■ **DATA EXCERPT**:
● ● ● ●

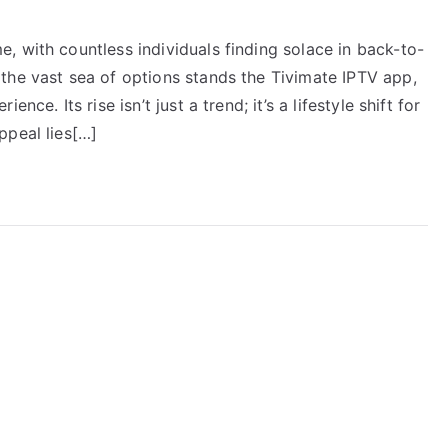
, with countless individuals finding solace in back-to-
the vast sea of options stands the Tivimate IPTV app,
ce. Its rise isn’t just a trend; it’s a lifestyle shift for
ppeal lies[…]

● ● ● ●

■ **DIRECTIONS**:
The copy must match the listing above exactly, except that it holds no pictures.

■ **TASK RESPONSE**:
, with countless individuals finding solace in back-to-
the vast sea of options stands the Tivimate IPTV app,
ce. Its rise isn’t just a trend; it’s a lifestyle shift for
ppeal lies[…]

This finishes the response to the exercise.